Spiegel’s family moved to Hong Kong more than eight years ago when her husband, who works in finance, took a job in the city. Previously, they left New York for Tokyo in 2001.
“I’m considered a ‘trailing spouse’, it’s when you’re not the person who’s holding the visa to work,” she says with a laugh, “I only started really working more when my second one was a junior or senior in high school.”
With both her sons working and studying in the US now, Spiegel works as a freelance interior designer, doing consulting work for residential and commercial projects.
Every morning, she wakes up between 530 to 6am and checks her email. Depending on whether she’s working on a project, sometimes she does some sketching, while the day’s still quiet, before she calls her children and family back in the States.
Spiegel works out five times a week, and goes to two different exercise classes, including a spinning studio. After her exercise, her day can vary from working – going to see vendors or clients – or meeting friends for lunch, going to play mahjong, or to The American Club for tennis or a swim in the pool.
“I want to be a tai, not a tai tai”, she says, using the colloquial Chinese term for a wealthy married woman who doesn’t have to work, “I think it’s so important to get back to work, because it’s not so much about making money, it’s also about what do you become after everybody leaves the house?”

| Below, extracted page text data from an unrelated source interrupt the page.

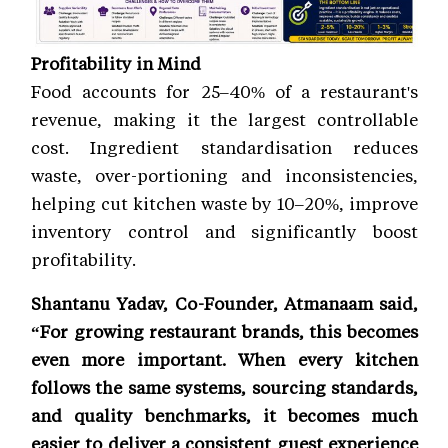
Profitability in Mind
Food accounts for 25–40% of a restaurant's
revenue, making it the largest controllable
cost. Ingredient standardisation reduces
waste, over-portioning and inconsistencies,
helping cut kitchen waste by 10–20%, improve
inventory control and significantly boost
profitability.
Shantanu Yadav, Co-Founder, Atmanaam said,
“For growing restaurant brands, this becomes
even more important. When every kitchen
follows the same systems, sourcing standards,
and quality benchmarks, it becomes much
easier to deliver a consistent guest experience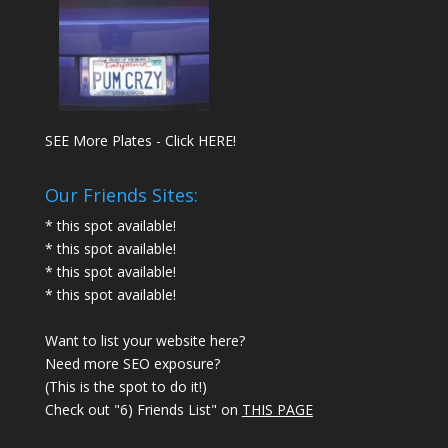
SEE More Plates - Click HERE!
Our Friends Sites:
* this spot available!
* this spot available!
* this spot available!
* this spot available!
Want to list your website here?
Need more SEO exposure?
(This is the spot to do it!)
Check out "6) Friends List" on
THIS PAGE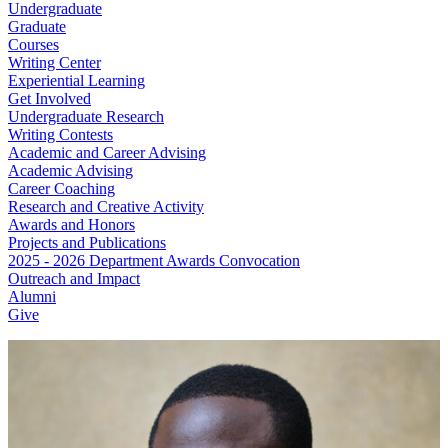
Undergraduate
Graduate
Courses
Writing Center
Experiential Learning
Get Involved
Undergraduate Research
Writing Contests
Academic and Career Advising
Academic Advising
Career Coaching
Research and Creative Activity
Awards and Honors
Projects and Publications
2025 - 2026 Department Awards Convocation
Outreach and Impact
Alumni
Give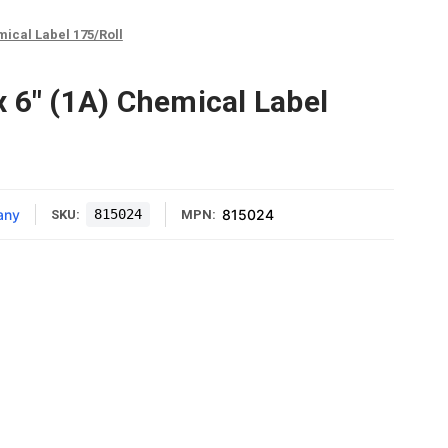
mical Label 175/Roll
 6" (1A) Chemical Label
any
815024
815024
SKU:
MPN: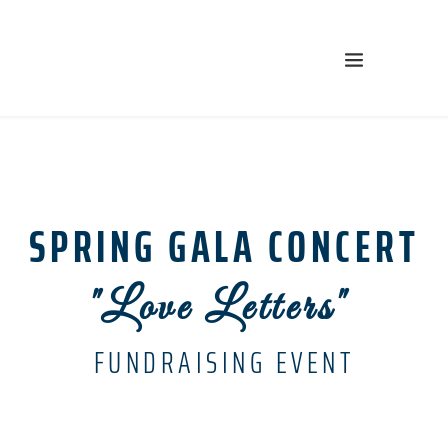
SPRING GALA CONCERT
"Love Letters" 
FUNDRAISING EVENT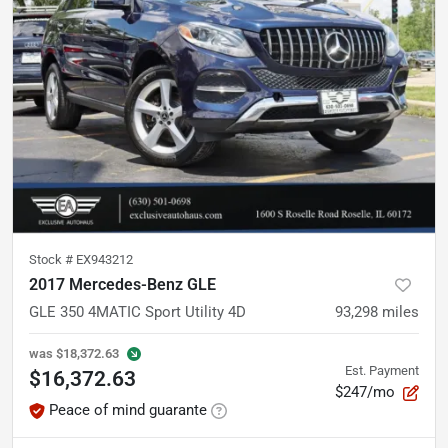
Stock #
EX943212
2017 Mercedes-Benz GLE
GLE 350 4MATIC Sport Utility 4D
93,298
miles
was
$18,372.63
Est. Payment
$16,372.63
$247/mo
Peace of mind guarante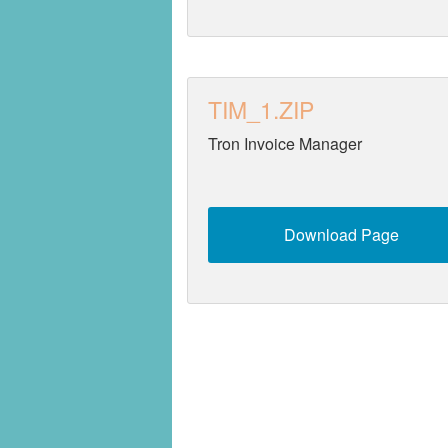
TIM_1.ZIP
Tron Invoice Manager
Download Page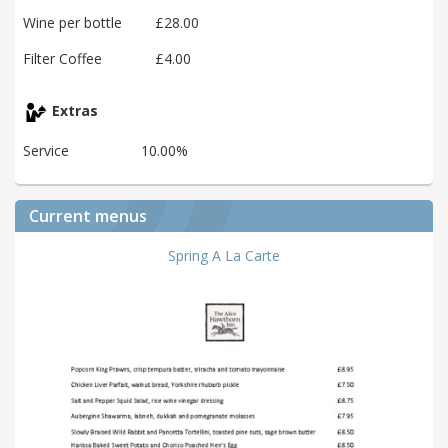
Wine per bottle
£28.00
Filter Coffee
£4.00
Extras
Service
10.00%
Current menus
Spring A La Carte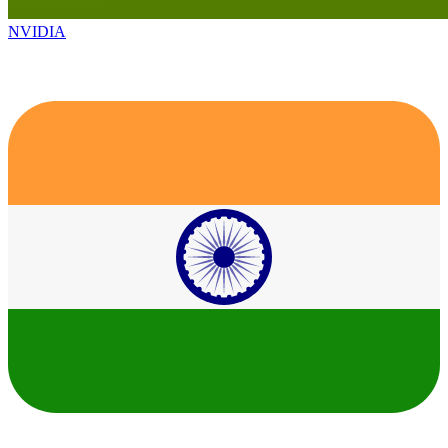
NVIDIA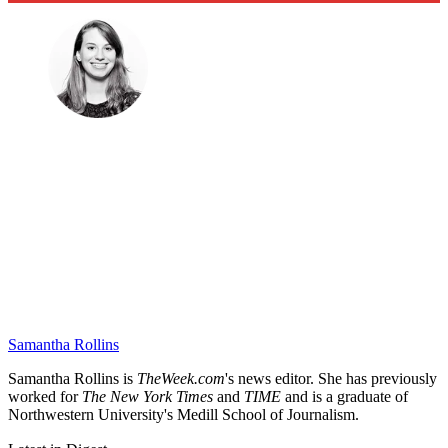
Samantha Rollins
Samantha Rollins is
TheWeek.com
's news editor. She has previously
worked for
The New York Times
and
TIME
and is a graduate of
Northwestern University's Medill School of Journalism.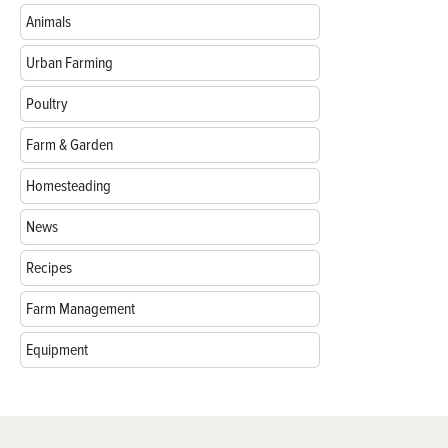
Animals
Urban Farming
Poultry
Farm & Garden
Homesteading
News
Recipes
Farm Management
Equipment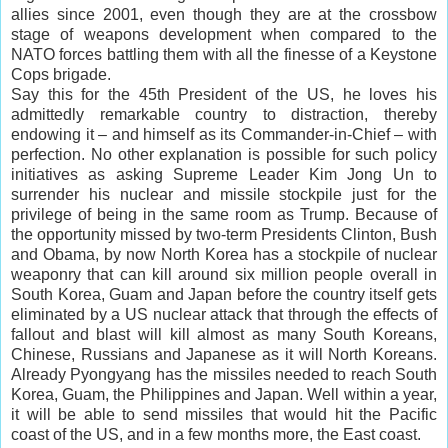
allies since 2001, even though they are at the crossbow
stage of weapons development when compared to the
NATO forces battling them with all the finesse of a Keystone
Cops brigade.
Say this for the 45th President of the US, he loves his
admittedly remarkable country to distraction, thereby
endowing it – and himself as its Commander-in-Chief – with
perfection. No other explanation is possible for such policy
initiatives as asking Supreme Leader Kim Jong Un to
surrender his nuclear and missile stockpile just for the
privilege of being in the same room as Trump. Because of
the opportunity missed by two-term Presidents Clinton, Bush
and Obama, by now North Korea has a stockpile of nuclear
weaponry that can kill around six million people overall in
South Korea, Guam and Japan before the country itself gets
eliminated by a US nuclear attack that through the effects of
fallout and blast will kill almost as many South Koreans,
Chinese, Russians and Japanese as it will North Koreans.
Already Pyongyang has the missiles needed to reach South
Korea, Guam, the Philippines and Japan. Well within a year,
it will be able to send missiles that would hit the Pacific
coast of the US, and in a few months more, the East coast.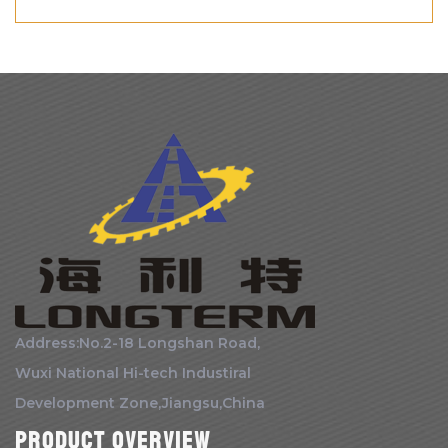
Address:No.2-18 Longshan Road,
Wuxi National Hi-tech Industiral
Development Zone,Jiangsu,China
Product Overview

She says she left her career to raise her children when they were just babies as she and her husband were travelling away for work too much and someone had to be with them. As an expat wife in Tokyo and Hong Kong, she found it difficult to have a full-time job because she wanted to see her children as much as she could.
Now Spiegel believes that doing freelance work that can later be intensified into a full-time job is the best position to be in.

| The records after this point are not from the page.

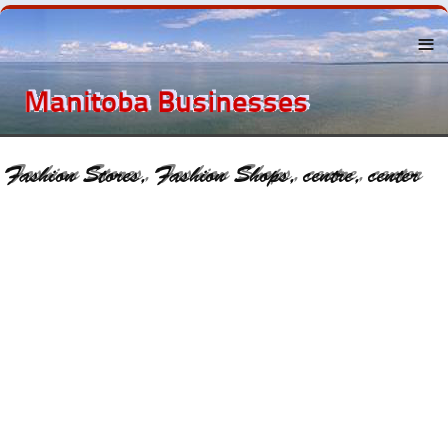
Menu
About the
Eastern
Beaches
Lake
Winnipeg
The
Beaches
Towns Near
By
Recreation
Businesses
and
Services
History
Classified
Ads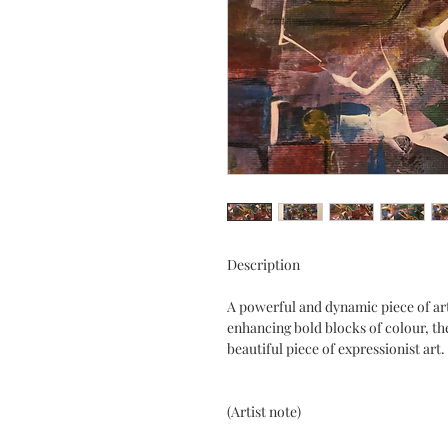
Description
A powerful and dynamic piece of art.
enhancing bold blocks of colour, the
beautiful piece of expressionist art.
(Artist note)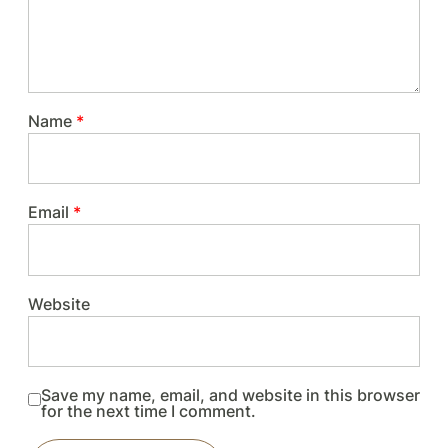
Name
*
Email
*
Website
Save my name, email, and website in this browser
for the next time I comment.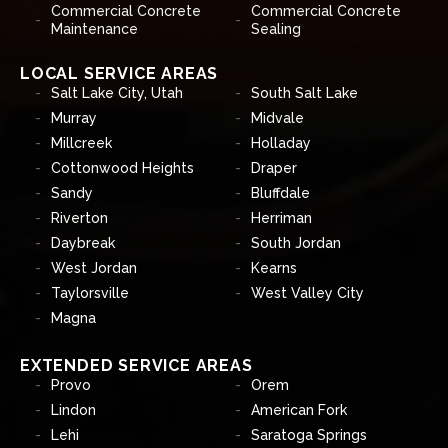
Commercial Concrete
Commercial Concrete
Maintenance
Sealing
LOCAL SERVICE AREAS
Salt Lake City, Utah
South Salt Lake
Murray
Midvale
Millcreek
Holladay
Cottonwood Heights
Draper
Sandy
Bluffdale
Riverton
Herriman
Daybreak
South Jordan
West Jordan
Kearns
Taylorsville
West Valley City
Magna
EXTENDED SERVICE AREAS
Provo
Orem
Lindon
American Fork
Lehi
Saratoga Springs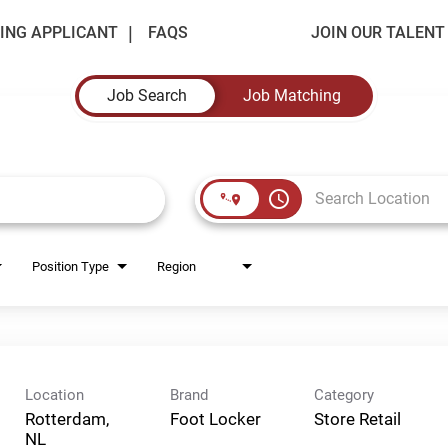
ING APPLICANT
FAQS
JOIN OUR TALEN
Job Search
Job Matching
access_time
Position Type
Region
Location
Brand
Category
Rotterdam,
Foot Locker
Store Retail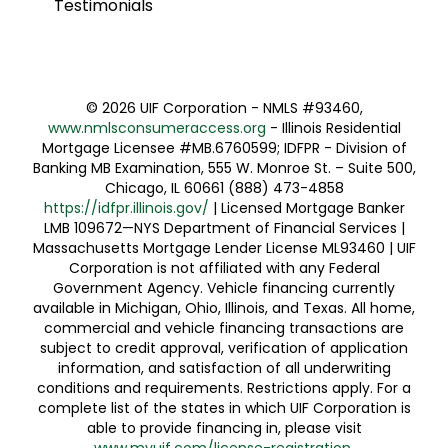
Testimonials
©
2026 UIF Corporation - NMLS #93460,
www.nmlsconsumeraccess.org
- Illinois Residential
Mortgage Licensee #MB.6760599; IDFPR - Division of
Banking MB Examination, 555 W. Monroe St. – Suite 500,
Chicago, IL 60661 (888) 473-4858
https://idfpr.illinois.gov/
| Licensed Mortgage Banker
LMB 109672—NYS Department of Financial Services |
Massachusetts Mortgage Lender License ML93460 | UIF
Corporation is not affiliated with any Federal
Government Agency. Vehicle financing currently
available in Michigan, Ohio, Illinois, and Texas. All home,
commercial and vehicle financing transactions are
subject to credit approval, verification of application
information, and satisfaction of all underwriting
conditions and requirements. Restrictions apply. For a
complete list of the states in which UIF Corporation is
able to provide financing in, please visit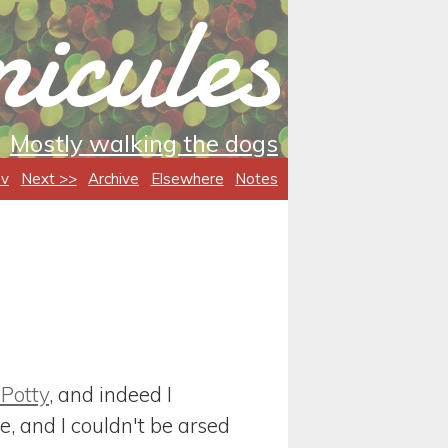
icules
Mostly walking the dogs
ev
Next >>
Archive
Elsewhere
Notes
 Potty
, and indeed I
, and I couldn't be arsed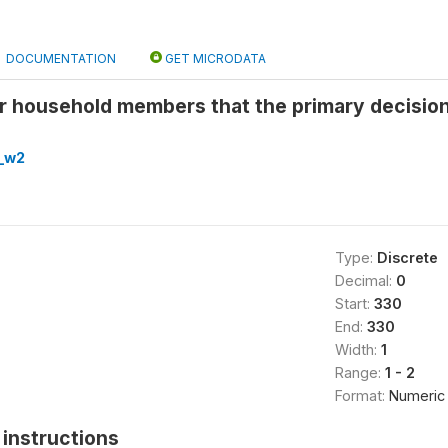
DOCUMENTATION
GET MICRODATA
r household members that the primary decisio
_w2
Type:
Discrete
Decimal:
0
Start:
330
End:
330
Width:
1
Range:
1 - 2
Format:
Numeric
instructions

“One of the reasons I think I’ve always been interested in working and keeping my foot out there is also so I could get away from the bubble of the expat community and get to know locals,” she says.
While she thinks there is and will always be a segregation of the society between expat and local, Spiegel feels that working has brought her closer to the local community, such that she has some local friends.
According to 2013 census data, expats account for around 4.6 percent of Hong Kong’s population, this amounts to over 301,000 expats, or 0.6 percent of the 50 million expats living worldwide. Hong Kong is also the fourth most popular destination for expats earning more than US$250,000 per year, after China, India and Switzerland.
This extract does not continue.